The new survey builds on a longstanding body of work by two of the authors, Nathan P. Kalmoe and Lilliana Mason, who have also found that polarization seems to be directly connected to dehumanization, with 20 percent of Republicans and 15 percent of Democrats agreeing in 2018 that members of the other party “lack the traits to be considered fully human—they behave like animals.”

A 2019 report from the Carnegie Endowment for International Peace put a finer point on the ways in which this electoral cycle may be particularly ripe for conflict, declaring that “experimental evidence shows inducing expectations of electoral victory give strong partisans more confidence to endorse violence against their partisan opponents.”

Recall that one of this spring’s most outrageous instances of cancel culture at work was indirectly about the question of tolerance for political violence as well: A Civis Analytics researcher lost his job after tweeting out an academic study by Princeton’s Omar Wasow about how violent protesters may undermine the electoral goals of their allies. He was accused of “concern trolling” and “minimizing black grief and rage” and subsequently fired in what appeared to be a direct response to the tweet. Not only are people more willing to condone violence across the board, but at the extremes some are also less willing to even entertain talk about why such violence might be a bad idea.

There is one additional complicating factor here: The meaning of the word violence is in flux. Speech is increasingly described as violence. Sometimes silence is also violence, especially in conversations about race. In certain circles, conversely, it’s now up for debate whether property destruction counts as violence, with activists pushing back on the idea that the damage to homes and businesses in the wake of this summer’s Black Lives Matter protests should be taken into consideration at all.
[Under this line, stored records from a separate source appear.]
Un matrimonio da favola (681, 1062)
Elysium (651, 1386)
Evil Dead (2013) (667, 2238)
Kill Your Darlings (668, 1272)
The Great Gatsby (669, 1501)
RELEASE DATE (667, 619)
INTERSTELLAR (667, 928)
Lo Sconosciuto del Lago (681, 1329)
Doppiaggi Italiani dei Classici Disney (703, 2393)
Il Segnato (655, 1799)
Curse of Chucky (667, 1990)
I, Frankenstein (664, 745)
It’s a mistake to conflate bad tweets with revolutionary violence, but it is worth pointing out that in the waning days of the election season, Bhaskar Sunkara, a co-founder of the aptly named Jacobin magazine, tweeted: “I think killing little Romanov children was justified. But it’s not surprising why these views are controversial given most people’s ethical and moral frameworks.”
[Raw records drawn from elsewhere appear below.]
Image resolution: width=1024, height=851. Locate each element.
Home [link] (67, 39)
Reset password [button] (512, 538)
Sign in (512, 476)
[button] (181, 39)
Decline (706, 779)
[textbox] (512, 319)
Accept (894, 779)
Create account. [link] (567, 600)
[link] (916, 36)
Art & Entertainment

Sunkara ultimately took down the tweet. But the thing he may have been most wrong about was the notion that most people’s moral and ethical frameworks can’t accommodate violence in the name of political change. Increasing numbers of Americans see those who disagree with them as subhuman and view politics as a worthy cause for violence, even if they’re not ready or willing to do violence themselves. For these new Jacobins, the romance of the guillotine persists.